§ **MATERIAL PROVIDED**
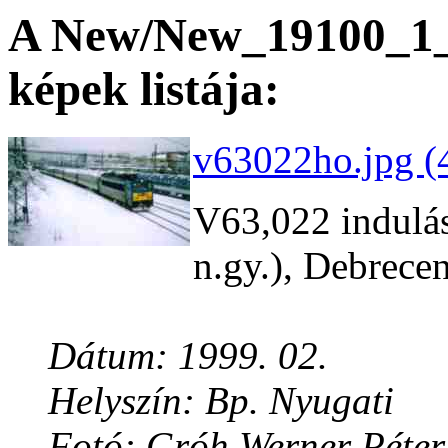
A New/New_19100_1_3
képek listája:
v63022ho.jpg (
V63,022 indulás
n.gy.), Debrecen
Dátum: 1999. 02.
Helyszín: Bp. Nyugati
Fotó: Gróh Werner Péter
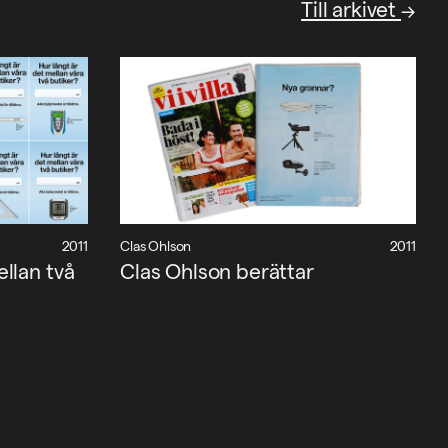
Till arkivet
2011
Clas Ohlson
2011
llan två
Clas Ohlson berättar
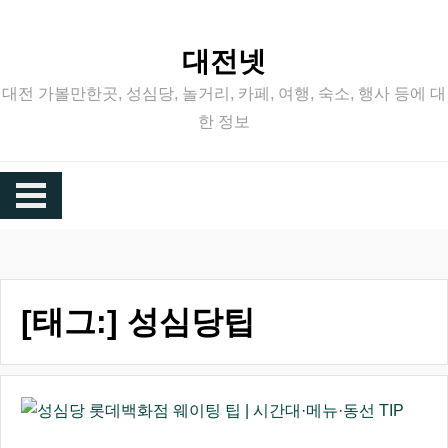
Skip
to
대전넷
content
대전 가볼만한곳, 성심당, 놀거리, 카페, 여행, 숙소, 행사 등에 대
한 정보
[태그:]
성심당팁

§ **ACTIVITY**
Please copy the data above exactly; the pictures do not belong in the copy.

§ **SOLUTION TO THE EXERCISE**
A New/New_19100_1_3
képek listája:
v63022ho.jpg (
V63,022 indulás
n.gy.), Debrecen
Dátum: 1999. 02.
Helyszín: Bp. Nyugati
Fotó: Gróh Werner Péter
Till arkivet
2011
Clas Ohlson
2011
llan två
Clas Ohlson berättar
Skip
to
대전넷
content
대전 가볼만한곳, 성심당, 놀거리, 카페, 여행, 숙소, 행사 등에 대
한 정보
[태그:]
성심당팁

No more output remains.